The Justice Department on Wednesday announced indictments against two Iranian nationals for allegedly targeting and stealing sensitive data from groups in the United States, Europe and the Middle East, in some cases with Iranian government support. 

Hooman Heidarian and Mehdi Farhadin are accused of stealing hundreds of terabytes of data, in some cases at the direction of Tehran, beginning in 2013 from groups including American and foreign universities, a Washington, D.C.-based think tank, a defense contractor, an aerospace organization and other groups seen as adversarial to Iran.

Heidarian and Farhadi are alleged to have stolen data including communications on national security, foreign policy intelligence, nuclear information, human rights activism and financial information. 

According to the Department of Justice, the targeting affiliated with the Iranian government included hacking computer systems connected to Iranian dissidents, human rights groups and opposition leaders. 

The two are also accused of vandalizing websites through defacing them with pro-Iranian government messages and are alleged to have used multiple methods to gain access to networks, including developing a botnet to spread malware viruses and spam their targets. 

They were indicted on ten counts to commit fraud, access to unauthorized computers and identity theft, among others.
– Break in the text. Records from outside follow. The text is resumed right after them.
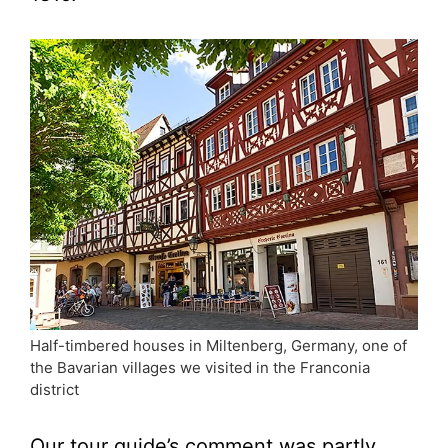
Half-timbered houses in Miltenberg, Germany, one of
the Bavarian villages we visited in the Franconia
district
Our tour guide’s comment was partly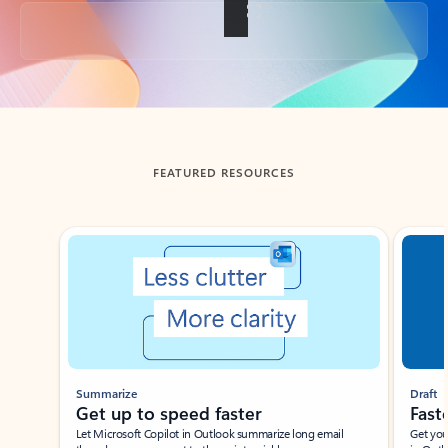
Back to tabs
FEATURED RESOURCES
Showing slide 1 of 3
Summarize
Draft
Get up to speed faster ​
Fast
Let Microsoft Copilot in Outlook summarize long email
Get you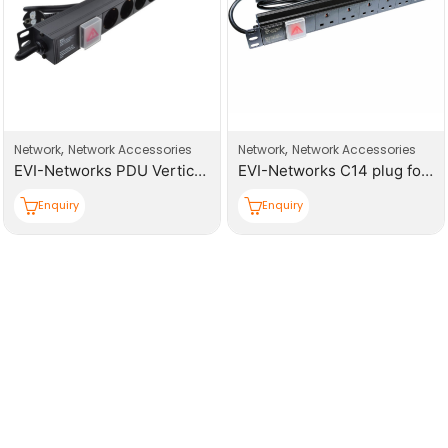
,
,
Network
Network Accessories
Network
Network Accessories
EVI-Networks PDU Vertical 16 Universal Sockets Power Distribution Unit
EVI-Networks C14 plug for UPS Power Distribution Unit
Enquiry
Enquiry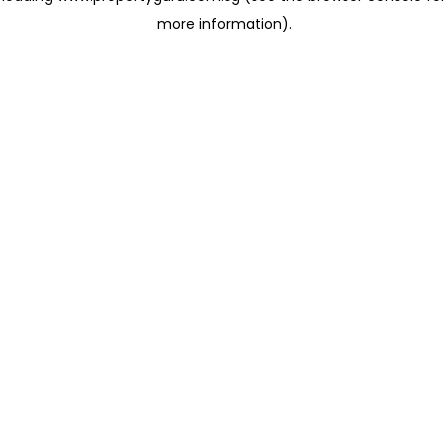
more information)
.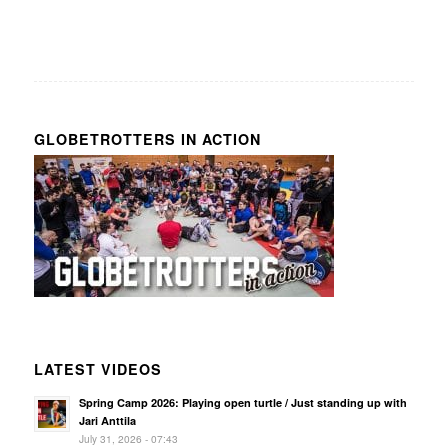
GLOBETROTTERS IN ACTION
LATEST VIDEOS
Spring Camp 2026: Playing open turtle / Just standing up with
Jari Anttila
July 31, 2026 - 07:43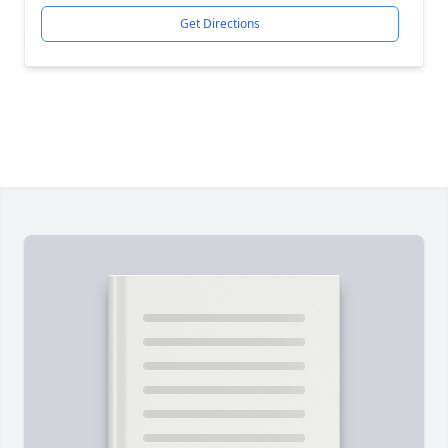
Get Directions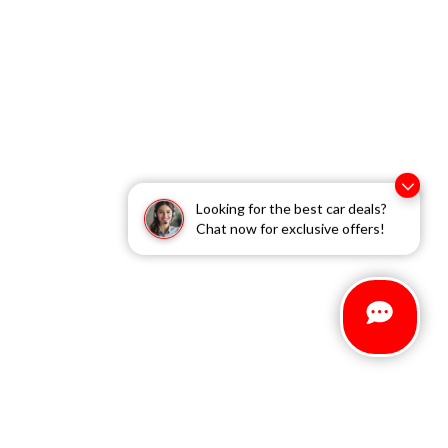
Looking for the best car deals?
Chat now for exclusive offers!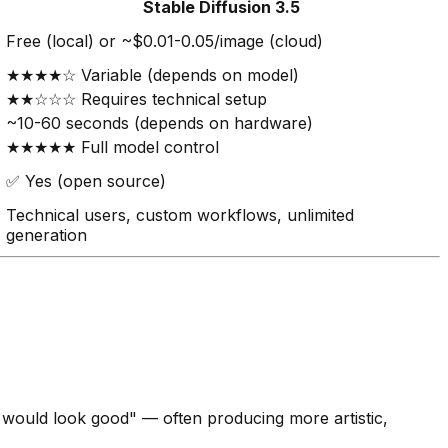
Stable Diffusion 3.5
Free (local) or ~$0.01-0.05/image (cloud)
★★★★☆ Variable (depends on model)
★★☆☆☆ Requires technical setup
~10-60 seconds (depends on hardware)
★★★★★ Full model control
✅ Yes (open source)
Technical users, custom workflows, unlimited
generation
at would look good" — often producing more artistic,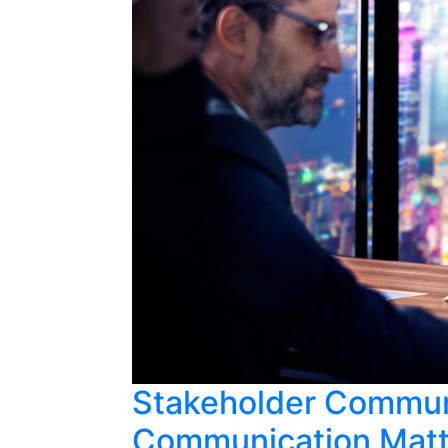
Stakeholder Communi
Communication Matte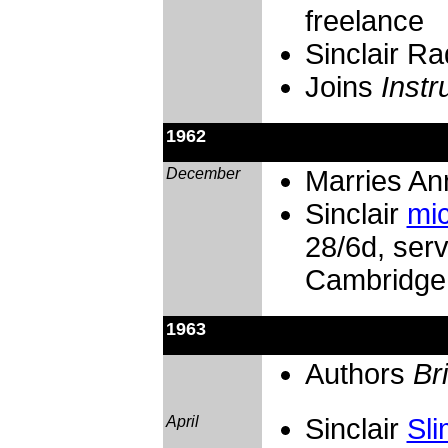
freelance
Sinclair R
Joins
Inst
1962
December
Marries An
Sinclair
mic
28/6d, ser
Cambridge
1963
Authors
Br
April
Sinclair
Sli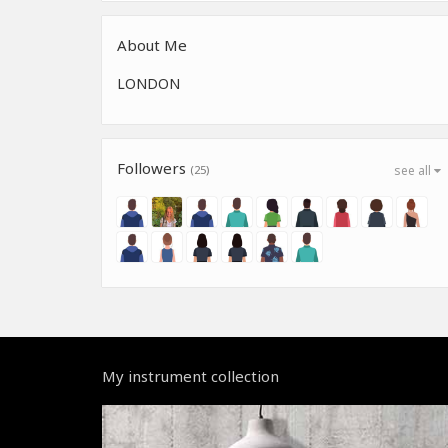
About Me
LONDON
Followers
(25)
see all
My instrument collection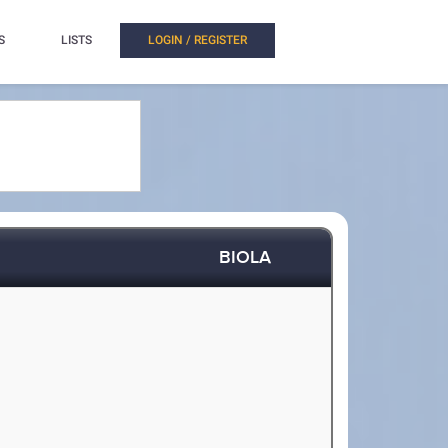
S
LISTS
LOGIN / REGISTER
BIOLA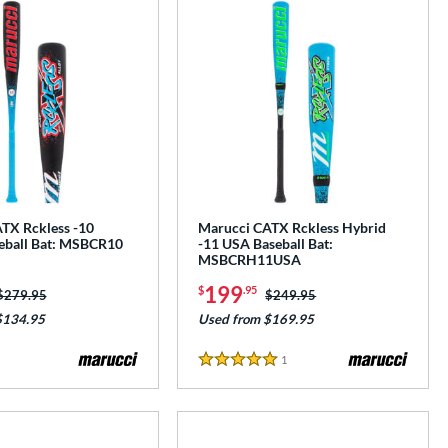
TX Rckless -10
Marucci CATX Rckless Hybrid
eball Bat: MSBCR10
-11 USA Baseball Bat:
MSBCRH11USA
199
$
.95
Price was:
$279.95
Price was:
$249.95
$134.95
Used from $169.95
1
Reviews
5 Stars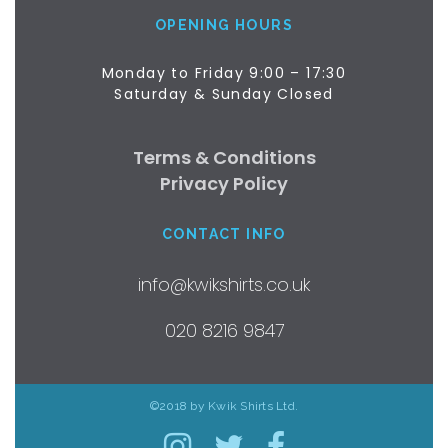
OPENING HOURS
Monday to Friday 9:00 – 17:30
Saturday & Sunday Closed
Terms & Conditions
Privacy Policy
CONTACT INFO
info@kwikshirts.co.uk
020 8216 9847
©2018 by Kwik Shirts Ltd.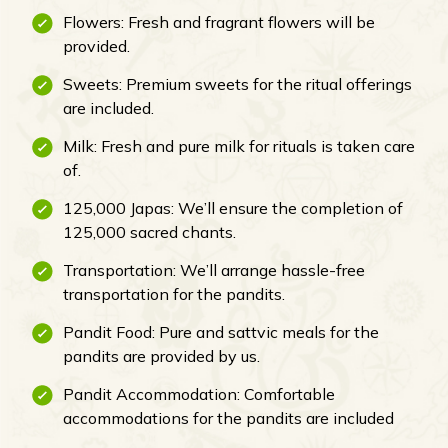
Flowers: Fresh and fragrant flowers will be
provided.
Sweets: Premium sweets for the ritual offerings
are included.
Milk: Fresh and pure milk for rituals is taken care
of.
125,000 Japas: We’ll ensure the completion of
125,000 sacred chants.
Transportation: We’ll arrange hassle-free
transportation for the pandits.
Pandit Food: Pure and sattvic meals for the
pandits are provided by us.
Pandit Accommodation: Comfortable
accommodations for the pandits are included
The charges carry potential prison sentences of several decades added together. The defendants are currently at large. 

“We will not bring the rule of law to cyberspace until governments refuse to provide safe harbor for criminal hacking within their borders,” Assistant Attorney General for National Security John Demers said in a statement on Wednesday. “Unfortunately, our cases demonstrate that at least four nations — Iran, China, Russia and North Korea — will allow criminal hackers to victimize individuals and companies from around the world, as long as these hackers will also work for that country’s government — gathering information on human rights activists, dissidents and others of intelligence interest.”

“Today’s defendants will now learn that such service to the Iranian regime is not an asset, but a criminal yoke that they will now carry until the day they are brought to justice,” Demers added. 
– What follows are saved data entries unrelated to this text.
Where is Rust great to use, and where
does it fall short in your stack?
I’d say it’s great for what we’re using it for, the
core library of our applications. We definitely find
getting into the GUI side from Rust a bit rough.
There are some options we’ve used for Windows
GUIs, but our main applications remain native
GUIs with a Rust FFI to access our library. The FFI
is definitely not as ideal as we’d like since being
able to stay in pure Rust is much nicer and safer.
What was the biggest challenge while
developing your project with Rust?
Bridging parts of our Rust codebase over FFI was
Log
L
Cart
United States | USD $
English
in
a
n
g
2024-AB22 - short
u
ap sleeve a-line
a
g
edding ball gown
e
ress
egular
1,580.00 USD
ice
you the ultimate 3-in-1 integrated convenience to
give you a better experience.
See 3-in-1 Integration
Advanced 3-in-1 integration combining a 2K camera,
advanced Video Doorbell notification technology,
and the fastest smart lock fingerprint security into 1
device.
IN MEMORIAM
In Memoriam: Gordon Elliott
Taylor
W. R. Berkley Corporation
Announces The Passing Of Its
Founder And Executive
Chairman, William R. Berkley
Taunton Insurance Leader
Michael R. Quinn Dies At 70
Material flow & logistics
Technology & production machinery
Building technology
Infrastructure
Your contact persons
Many of the computer networks targeted were based in New Jersey. U.S. Attorney for the District of New Jersey Craig Carpenito said Wednesday in a separate statement that the “brazen” infiltration of computer systems “threatens our national security, and as a result, these defendants are wanted by the FBI and are considered fugitives from justice.”
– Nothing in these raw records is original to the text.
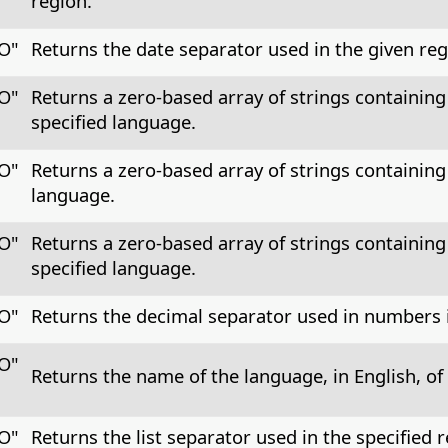
region.
CO"
Returns the date separator used in the given reg
CO"
Returns a zero-based array of strings containing
specified language.
CO"
Returns a zero-based array of strings containing
language.
CO"
Returns a zero-based array of strings containing 
specified language.
CO"
Returns the decimal separator used in numbers i
CO"
Returns the name of the language, in English, of 
CO"
Returns the list separator used in the specified r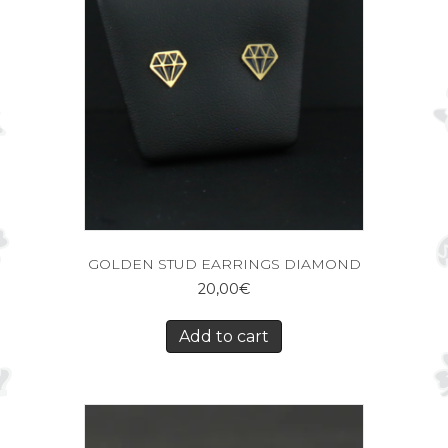
GOLDEN STUD EARRINGS DIAMOND
20,00
€
Add to cart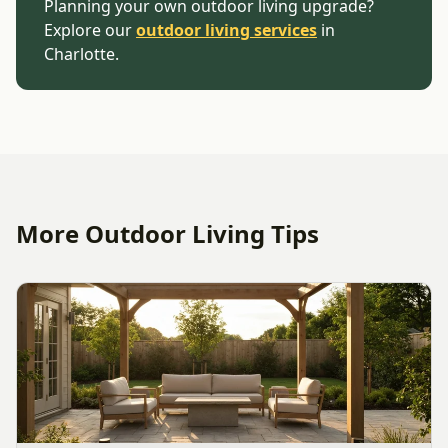
Planning your own outdoor living upgrade?
Explore our
outdoor living services
in
Charlotte.
More Outdoor Living Tips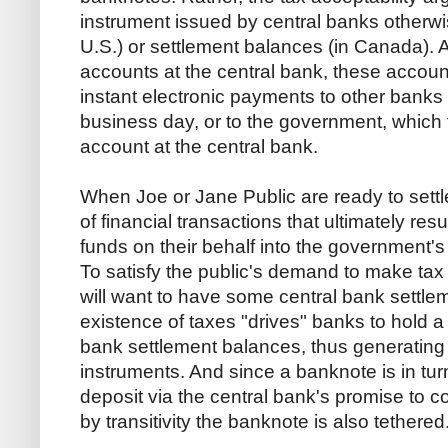
instrument issued by central banks otherwi
U.S.) or settlement balances (in Canada).
accounts at the central bank, these accou
instant electronic payments to other banks 
business day, or to the government, which t
account at the central bank.
When Joe or Jane Public are ready to settle 
of financial transactions that ultimately resu
funds on their behalf into the government's
To satisfy the public's demand to make t
will want to have some central bank settl
existence of taxes "drives" banks to hold a 
bank settlement balances, thus generating a
instruments. And since a banknote is in tur
deposit via the central bank's promise to c
by transitivity the banknote is also tethered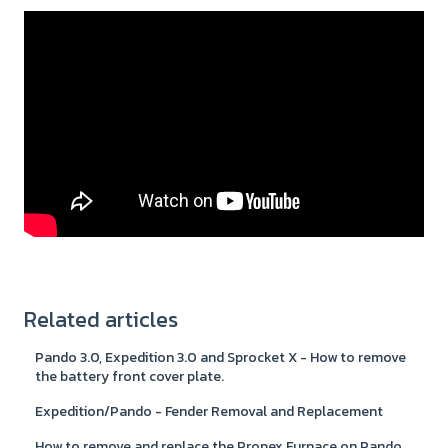
Related articles
Pando 3.0, Expedition 3.0 and Sprocket X - How to remove
the battery front cover plate.
Expedition/Pando - Fender Removal and Replacement
How to remove and replace the Propex Furnace on Pando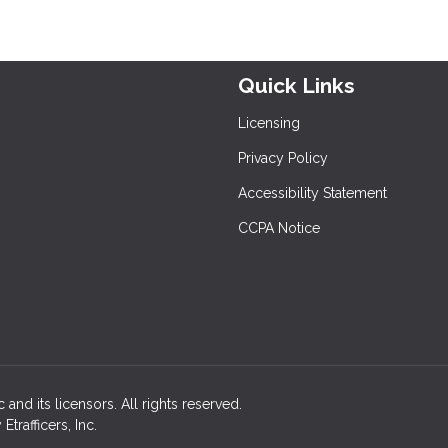
Quick Links
Licensing
Privacy Policy
Accessibility Statement
CCPA Notice
c and its licensors. All rights reserved.
rafficers, Inc.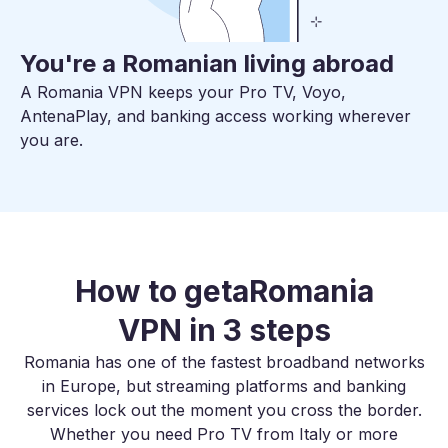
You're a Romanian living abroad
A Romania VPN keeps your Pro TV, Voyo,
AntenaPlay, and banking access working wherever
you are.
How to get
a
Romania
VPN in 3 steps
Romania has one of the fastest broadband networks
in Europe, but streaming platforms and banking
services lock out the moment you cross the border.
Whether you need Pro TV from Italy or more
Iran is considered one of the most dangerous nations in cyberspace alongside Russia, China and North Korea, with federal agencies warning of an increase in cybersecurity threats from Iran earlier this year following the death of Iranian Gen. Qasem Soleimani in a U.S. military strike. 

The new indictments came a day after the DOJ announced charges against an Iranian national and a Palestinian national for allegedly targeting and defacing over 50 U.S. websites in retaliation for the death of Soleimani in January.